The menu is printed on a half-letter paper in a plastic stand on each table and is stupid simple, even for other pho-only places. All you have to do is pick your bowl size (small through x-large) and decide what combination of beef cuts and cook temperatures you want, the possible permutations of which are on a numbered list that only goes to 17. Chicken and shrimp options were added last time the menu was reprinted, but why bother with the afterthoughts?

I've bounced around numbers over the years, but usually get a "medium number three"--rare steak and well-done flank. The food takes less than a minute to come out (literally--I have never received my iced coffee before my food) and then, depending on my mood, I'll load it up with Thai basil and sprouts and some combination of sweet and spicy sauces from each table's plastic tray of condiment goodies.

Sarah Bennett
Pho Hong Phat's house chili paste.

On my most recent trip, I ventured deep into the spicy zone and dropped a full squeeze of the house chili paste (which looks surprisingly like finely ground chorizo plus its grease) into my bowl. Once mixed with the savory broth, the spice came on slowly, luring me with a warm sweetness and then moving into lip-stinging heat that could only be remedied by shoveling more noodles and thinly cut meat into my mouth.
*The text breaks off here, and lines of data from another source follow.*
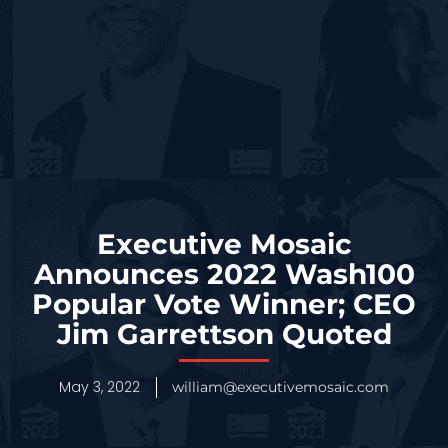
Executive Mosaic
Announces 2022 Wash100
Popular Vote Winner; CEO
Jim Garrettson Quoted
May 3, 2022
william@executivemosaic.com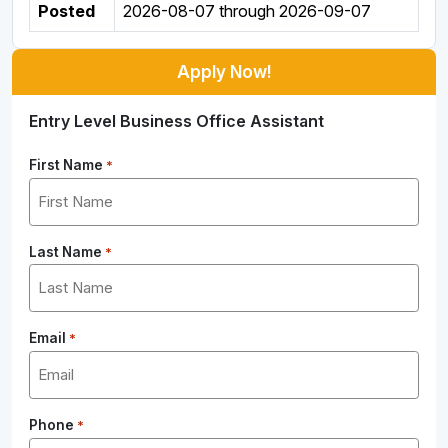
Posted
2026-08-07
through
2026-09-07
Apply Now!
Entry Level Business Office Assistant
First Name
*
Last Name
*
Email
*
Phone
*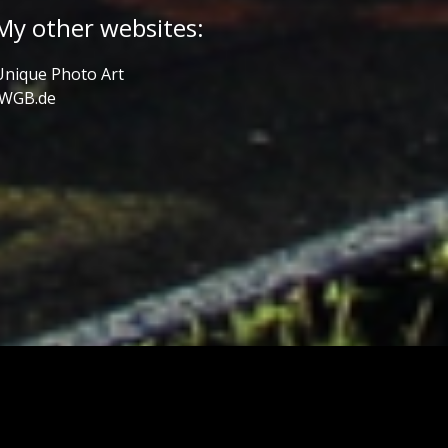
My other websites:
Unique Photo Art
JWGB.de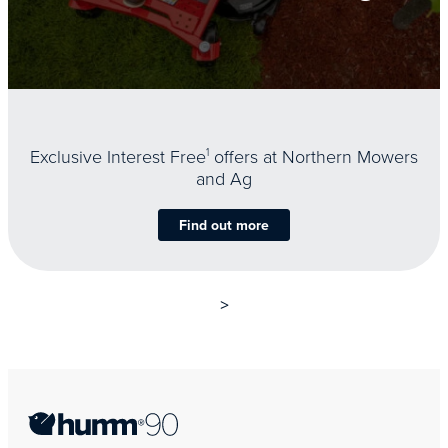
Exclusive Interest Free
1
offers at Northern Mowers
and Ag
Find out more
>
Which is fine since no matter how hungry I am, there is always more in the bowl than I will ever eat.

When you're ready to leave, just go up to the counter and pay (cash!). And even though it feels completely awkward to throw dollar bills into a trash can, tips for the heartiest 15-minute lunch in Long Beach can be placed in the bagged-and-covered waste bin to the left of the register.